Ben Garfinkel - Researcher at Future of Humanity Institute


On Deference and Yudkowsky's AI Risk Estimates

I really appreciate the time people have taken to engage with this post (and actually hope the attention cost hasn’t been too significant). I decided to write some post-discussion reflections on what I think this post got right and wrong.

The reflections became unreasonably long - and almost certainly should be edited down - but I’m posting them here in a hopefully skim-friendly format. They cover what I see as some mistakes with the post, first, and then cover some views I stand by.

Things I would do differently in a second version of the post:

1. I would either drop the overall claim about how much people should defer to Yudkowsky — or defend it more explicitly

At the start of the post, I highlight the two obvious reasons to give Yudkowsky's risk estimates a lot of weight: (a) he's probably thought more about the topic than anyone else and (b) he developed many of the initial AI risk arguments. I acknowledge that many people, justifiably, treat these as important factors when (explicitly or implicitly) deciding how much to defer to Yudkowsky.

Then the post gives some evidence that, at each stage of his career, Yudkowsky has made a dramatic, seemingly overconfident prediction about technological timelines and risks - and at least hasn’t obviously internalised lessons from these apparent mistakes.

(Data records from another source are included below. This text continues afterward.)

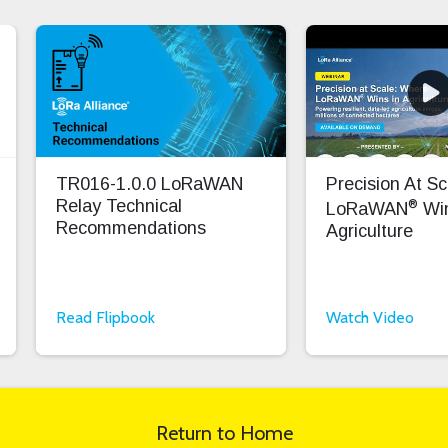
TR016-1.0.0 LoRaWAN
Precision At S
®
Relay Technical
LoRaWAN
Win
Recommendations
Agriculture
Read Flipbook
Watch Video
Return to Home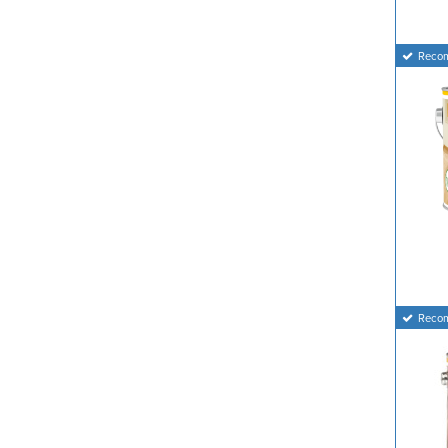
Reco
Reco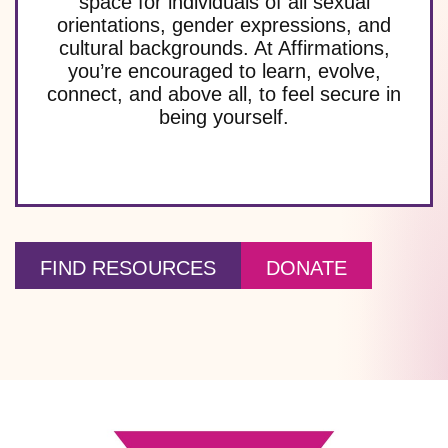
space for individuals of all sexual
orientations, gender expressions, and
cultural backgrounds. At Affirmations,
you’re encouraged to learn, evolve,
connect, and above all, to feel secure in
being yourself.
FIND RESOURCES
DONATE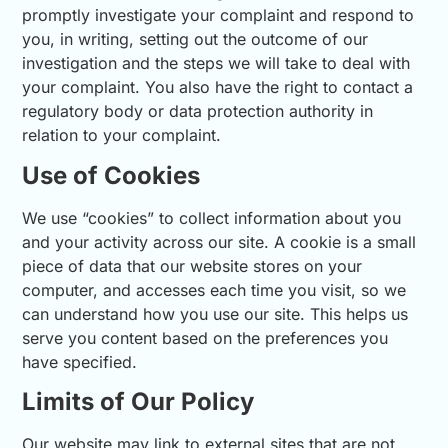
promptly investigate your complaint and respond to
you, in writing, setting out the outcome of our
investigation and the steps we will take to deal with
your complaint. You also have the right to contact a
regulatory body or data protection authority in
relation to your complaint.
Use of Cookies
We use “cookies” to collect information about you
and your activity across our site. A cookie is a small
piece of data that our website stores on your
computer, and accesses each time you visit, so we
can understand how you use our site. This helps us
serve you content based on the preferences you
have specified.
Limits of Our Policy
Our website may link to external sites that are not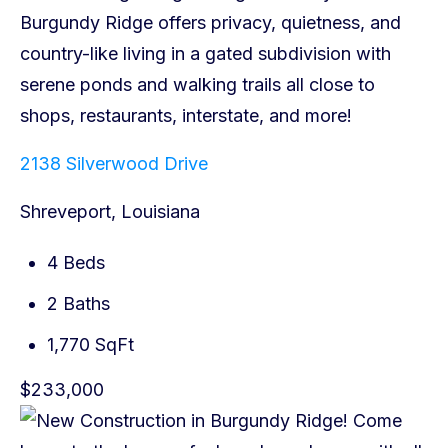
2138 Silverwood Drive
Shreveport, Louisiana
4 Beds
2 Baths
1,770 SqFt
$233,000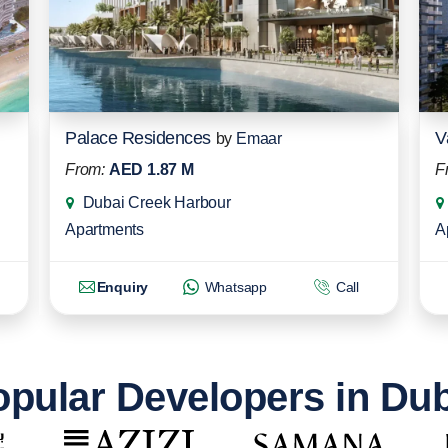
Palace Residences
V
by
Emaar
From:
AED 1.87 M
F
Dubai Creek Harbour
Apartments
A
Enquiry
Whatsapp
Call
pular Developers in Du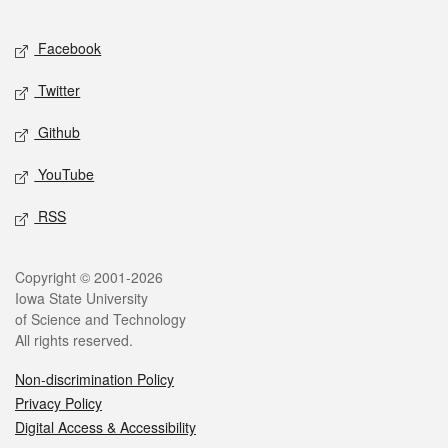
Facebook
Twitter
Github
YouTube
RSS
Copyright © 2001-2026
Iowa State University
of Science and Technology
All rights reserved.
Non-discrimination Policy
Privacy Policy
Digital Access & Accessibility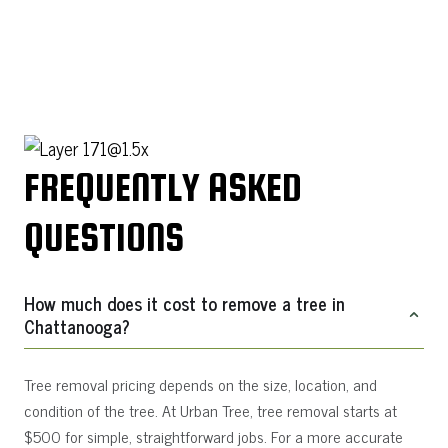
FREQUENTLY ASKED
QUESTIONS
How much does it cost to remove a tree in
Chattanooga?
Tree removal pricing depends on the size, location, and
condition of the tree. At Urban Tree, tree removal starts at
$500 for simple, straightforward jobs. For a more accurate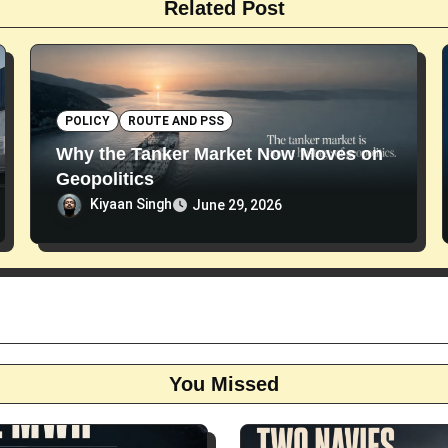
Related Post
POLICY
ROUTE AND PSS
Why the Tanker Market Now Moves on
Geopolitics
Kiyaan Singh
June 29, 2026
You Missed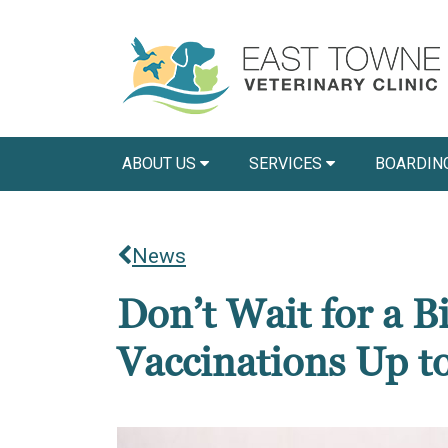
ABOUT US
SERVICES
BOARDIN
News
Don’t Wait for a 
Vaccinations Up t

The post expresses my view that these two considerations at least counterbalance each other - so that, overall, Yudkowsky's risk estimates shouldn't be given more weight than (e.g.) those of other established alignment researchers or the typical person on the OpenPhil worldview investigation team.

But I don't do a lot in the post to actually explore how we should weigh these factors up. In that sense: I think it’d be fair to regard the post’s central thesis as importantly under-supported by the arguments contained in the post.

I should have either done more to explicitly defend my view or simply framed the post as "some evidence about the reliability of Yudkowsky's risk estimates."

2. I would be clearer about how and why I generated these examples

In hindsight, this is a significant oversight on my part. The process by which I generated these examples is definitely relevant for judging how representative they are - and, therefore, how much to update on them. But I don’t say anything about this in the post. My motives (or at least conscious motives) are also part of the story that I only discuss in pretty high-level terms, but seem like they might be relevant for forming judgments.

For context, then, here was the process:

A few years ago, I tried to get a clearer sense of the intellectual history of the AI risk and existential risk communities. For that reason, I read a bunch of old white papers, blog posts, and mailing list discussions.

These gave me the impression that Yudkowsky’s track record (and - to some extent - the track record of the surrounding community) was worse than I’d realised. From reading old material, I basically formed something like this impression: “At each stage of Yudkowsky’s professional life, his work seems to have been guided by some dramatic and confident belief about technological trajectories and risks. The older beliefs have turned out to be wrong. And the ones that haven’t yet resolved at least seem to have been pretty overconfident in hindsight.”

I kept encountering the idea that Yudkowsky has an exceptionally good track record or that he has an unparalleled ability to think well about AI (he’s also expressed view himself) - and I kept thinking, basically, that this seemed wrong. I wrote up some initial notes on this discrepancy at some point, but didn’t do anything with them.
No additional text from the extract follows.